DATASET RECORDS section start

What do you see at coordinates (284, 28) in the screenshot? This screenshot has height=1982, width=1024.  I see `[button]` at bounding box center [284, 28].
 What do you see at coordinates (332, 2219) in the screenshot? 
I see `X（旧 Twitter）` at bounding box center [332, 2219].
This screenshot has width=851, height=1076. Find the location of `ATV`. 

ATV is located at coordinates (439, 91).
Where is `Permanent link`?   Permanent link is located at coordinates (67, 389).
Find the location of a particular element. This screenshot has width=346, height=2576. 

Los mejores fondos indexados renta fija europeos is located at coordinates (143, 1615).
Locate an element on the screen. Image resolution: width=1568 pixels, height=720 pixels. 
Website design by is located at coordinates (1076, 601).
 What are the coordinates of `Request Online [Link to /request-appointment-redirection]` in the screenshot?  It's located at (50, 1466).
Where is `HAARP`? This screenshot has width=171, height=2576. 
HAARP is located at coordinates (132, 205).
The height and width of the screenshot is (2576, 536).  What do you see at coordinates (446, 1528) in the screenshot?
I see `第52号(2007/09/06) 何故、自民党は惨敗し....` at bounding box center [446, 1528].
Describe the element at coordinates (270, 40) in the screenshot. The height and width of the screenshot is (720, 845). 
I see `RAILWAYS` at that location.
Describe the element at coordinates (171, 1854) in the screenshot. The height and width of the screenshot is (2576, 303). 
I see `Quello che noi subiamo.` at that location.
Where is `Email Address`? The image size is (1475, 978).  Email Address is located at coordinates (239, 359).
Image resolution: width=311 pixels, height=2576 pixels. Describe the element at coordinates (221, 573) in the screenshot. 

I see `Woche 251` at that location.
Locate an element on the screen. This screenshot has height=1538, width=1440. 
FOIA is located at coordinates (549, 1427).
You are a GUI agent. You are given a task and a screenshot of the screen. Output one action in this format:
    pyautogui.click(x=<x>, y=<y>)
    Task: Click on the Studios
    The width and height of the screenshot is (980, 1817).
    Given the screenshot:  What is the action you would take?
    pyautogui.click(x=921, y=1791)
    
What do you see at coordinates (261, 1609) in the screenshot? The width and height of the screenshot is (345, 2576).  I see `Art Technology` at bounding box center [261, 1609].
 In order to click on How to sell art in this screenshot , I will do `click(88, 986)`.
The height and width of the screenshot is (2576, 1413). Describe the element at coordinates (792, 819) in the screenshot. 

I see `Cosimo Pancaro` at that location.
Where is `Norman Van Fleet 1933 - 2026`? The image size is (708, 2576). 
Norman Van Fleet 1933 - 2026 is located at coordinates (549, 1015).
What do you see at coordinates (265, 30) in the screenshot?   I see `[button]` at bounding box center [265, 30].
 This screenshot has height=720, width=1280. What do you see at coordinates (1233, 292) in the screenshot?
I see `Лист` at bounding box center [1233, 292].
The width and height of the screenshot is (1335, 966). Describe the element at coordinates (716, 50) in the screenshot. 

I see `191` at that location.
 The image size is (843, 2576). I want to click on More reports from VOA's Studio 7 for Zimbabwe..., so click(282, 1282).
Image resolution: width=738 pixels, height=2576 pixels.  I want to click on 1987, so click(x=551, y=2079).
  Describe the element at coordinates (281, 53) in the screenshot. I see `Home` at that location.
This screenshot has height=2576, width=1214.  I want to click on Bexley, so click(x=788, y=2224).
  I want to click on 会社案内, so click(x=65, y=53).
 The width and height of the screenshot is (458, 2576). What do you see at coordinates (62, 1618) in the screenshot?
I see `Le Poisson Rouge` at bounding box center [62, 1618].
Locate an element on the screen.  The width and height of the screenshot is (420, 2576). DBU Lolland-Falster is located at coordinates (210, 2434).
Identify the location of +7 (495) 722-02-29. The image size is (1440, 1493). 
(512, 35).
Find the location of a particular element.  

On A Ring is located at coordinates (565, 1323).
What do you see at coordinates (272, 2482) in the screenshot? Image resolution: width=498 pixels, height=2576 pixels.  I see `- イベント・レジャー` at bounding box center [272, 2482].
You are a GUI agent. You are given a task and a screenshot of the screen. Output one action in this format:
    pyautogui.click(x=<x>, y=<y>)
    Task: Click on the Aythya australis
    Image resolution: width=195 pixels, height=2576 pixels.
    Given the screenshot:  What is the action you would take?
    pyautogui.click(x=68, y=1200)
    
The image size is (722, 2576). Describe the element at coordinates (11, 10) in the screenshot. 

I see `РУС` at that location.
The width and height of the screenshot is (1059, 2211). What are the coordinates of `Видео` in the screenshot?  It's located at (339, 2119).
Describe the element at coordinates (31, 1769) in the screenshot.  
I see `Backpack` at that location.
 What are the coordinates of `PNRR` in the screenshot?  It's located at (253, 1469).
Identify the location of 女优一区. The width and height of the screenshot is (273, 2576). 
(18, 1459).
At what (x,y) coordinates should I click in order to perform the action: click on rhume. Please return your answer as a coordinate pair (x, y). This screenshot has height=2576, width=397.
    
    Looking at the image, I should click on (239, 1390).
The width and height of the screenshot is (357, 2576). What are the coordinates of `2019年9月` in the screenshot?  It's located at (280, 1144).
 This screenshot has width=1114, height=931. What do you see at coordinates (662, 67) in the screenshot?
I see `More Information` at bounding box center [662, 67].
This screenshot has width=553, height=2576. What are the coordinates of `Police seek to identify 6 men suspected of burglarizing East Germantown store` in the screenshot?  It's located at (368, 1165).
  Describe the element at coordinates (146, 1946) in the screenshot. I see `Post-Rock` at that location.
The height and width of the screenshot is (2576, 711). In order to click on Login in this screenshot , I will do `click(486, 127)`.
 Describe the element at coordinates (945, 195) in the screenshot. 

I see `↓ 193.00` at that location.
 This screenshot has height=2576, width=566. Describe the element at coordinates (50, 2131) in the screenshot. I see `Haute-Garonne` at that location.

DATASET RECORDS section end

#### EXERCISE DESCRIPTION
Each record above should be repeated exactly as it appears.

#### TASK ANSWER
What do you see at coordinates (284, 28) in the screenshot? This screenshot has height=1982, width=1024.  I see `[button]` at bounding box center [284, 28].
 What do you see at coordinates (332, 2219) in the screenshot? 
I see `X（旧 Twitter）` at bounding box center [332, 2219].
This screenshot has width=851, height=1076. Find the location of `ATV`. 

ATV is located at coordinates (439, 91).
Where is `Permanent link`?   Permanent link is located at coordinates (67, 389).
Find the location of a particular element. This screenshot has width=346, height=2576. 

Los mejores fondos indexados renta fija europeos is located at coordinates (143, 1615).
Locate an element on the screen. Image resolution: width=1568 pixels, height=720 pixels. 
Website design by is located at coordinates (1076, 601).
 What are the coordinates of `Request Online [Link to /request-appointment-redirection]` in the screenshot?  It's located at (50, 1466).
Where is `HAARP`? This screenshot has width=171, height=2576. 
HAARP is located at coordinates (132, 205).
The height and width of the screenshot is (2576, 536).  What do you see at coordinates (446, 1528) in the screenshot?
I see `第52号(2007/09/06) 何故、自民党は惨敗し....` at bounding box center [446, 1528].
Describe the element at coordinates (270, 40) in the screenshot. The height and width of the screenshot is (720, 845). 
I see `RAILWAYS` at that location.
Describe the element at coordinates (171, 1854) in the screenshot. The height and width of the screenshot is (2576, 303). 
I see `Quello che noi subiamo.` at that location.
Where is `Email Address`? The image size is (1475, 978).  Email Address is located at coordinates (239, 359).
Image resolution: width=311 pixels, height=2576 pixels. Describe the element at coordinates (221, 573) in the screenshot. 

I see `Woche 251` at that location.
Locate an element on the screen. This screenshot has height=1538, width=1440. 
FOIA is located at coordinates (549, 1427).
You are a GUI agent. You are given a task and a screenshot of the screen. Output one action in this format:
    pyautogui.click(x=<x>, y=<y>)
    Task: Click on the Studios
    The width and height of the screenshot is (980, 1817).
    Given the screenshot:  What is the action you would take?
    pyautogui.click(x=921, y=1791)
    
What do you see at coordinates (261, 1609) in the screenshot? The width and height of the screenshot is (345, 2576).  I see `Art Technology` at bounding box center [261, 1609].
 In order to click on How to sell art in this screenshot , I will do `click(88, 986)`.
The height and width of the screenshot is (2576, 1413). Describe the element at coordinates (792, 819) in the screenshot. 

I see `Cosimo Pancaro` at that location.
Where is `Norman Van Fleet 1933 - 2026`? The image size is (708, 2576). 
Norman Van Fleet 1933 - 2026 is located at coordinates (549, 1015).
What do you see at coordinates (265, 30) in the screenshot?   I see `[button]` at bounding box center [265, 30].
 This screenshot has height=720, width=1280. What do you see at coordinates (1233, 292) in the screenshot?
I see `Лист` at bounding box center [1233, 292].
The width and height of the screenshot is (1335, 966). Describe the element at coordinates (716, 50) in the screenshot. 

I see `191` at that location.
 The image size is (843, 2576). I want to click on More reports from VOA's Studio 7 for Zimbabwe..., so click(282, 1282).
Image resolution: width=738 pixels, height=2576 pixels.  I want to click on 1987, so click(x=551, y=2079).
  Describe the element at coordinates (281, 53) in the screenshot. I see `Home` at that location.
This screenshot has height=2576, width=1214.  I want to click on Bexley, so click(x=788, y=2224).
  I want to click on 会社案内, so click(x=65, y=53).
 The width and height of the screenshot is (458, 2576). What do you see at coordinates (62, 1618) in the screenshot?
I see `Le Poisson Rouge` at bounding box center [62, 1618].
Locate an element on the screen.  The width and height of the screenshot is (420, 2576). DBU Lolland-Falster is located at coordinates (210, 2434).
Identify the location of +7 (495) 722-02-29. The image size is (1440, 1493). 
(512, 35).
Find the location of a particular element.  

On A Ring is located at coordinates (565, 1323).
What do you see at coordinates (272, 2482) in the screenshot? Image resolution: width=498 pixels, height=2576 pixels.  I see `- イベント・レジャー` at bounding box center [272, 2482].
You are a GUI agent. You are given a task and a screenshot of the screen. Output one action in this format:
    pyautogui.click(x=<x>, y=<y>)
    Task: Click on the Aythya australis
    Image resolution: width=195 pixels, height=2576 pixels.
    Given the screenshot:  What is the action you would take?
    pyautogui.click(x=68, y=1200)
    
The image size is (722, 2576). Describe the element at coordinates (11, 10) in the screenshot. 

I see `РУС` at that location.
The width and height of the screenshot is (1059, 2211). What are the coordinates of `Видео` in the screenshot?  It's located at (339, 2119).
Describe the element at coordinates (31, 1769) in the screenshot.  
I see `Backpack` at that location.
 What are the coordinates of `PNRR` in the screenshot?  It's located at (253, 1469).
Identify the location of 女优一区. The width and height of the screenshot is (273, 2576). 
(18, 1459).
At what (x,y) coordinates should I click in order to perform the action: click on rhume. Please return your answer as a coordinate pair (x, y). This screenshot has height=2576, width=397.
    
    Looking at the image, I should click on (239, 1390).
The width and height of the screenshot is (357, 2576). What are the coordinates of `2019年9月` in the screenshot?  It's located at (280, 1144).
 This screenshot has width=1114, height=931. What do you see at coordinates (662, 67) in the screenshot?
I see `More Information` at bounding box center [662, 67].
This screenshot has width=553, height=2576. What are the coordinates of `Police seek to identify 6 men suspected of burglarizing East Germantown store` in the screenshot?  It's located at (368, 1165).
  Describe the element at coordinates (146, 1946) in the screenshot. I see `Post-Rock` at that location.
The height and width of the screenshot is (2576, 711). In order to click on Login in this screenshot , I will do `click(486, 127)`.
 Describe the element at coordinates (945, 195) in the screenshot. 

I see `↓ 193.00` at that location.
 This screenshot has height=2576, width=566. Describe the element at coordinates (50, 2131) in the screenshot. I see `Haute-Garonne` at that location.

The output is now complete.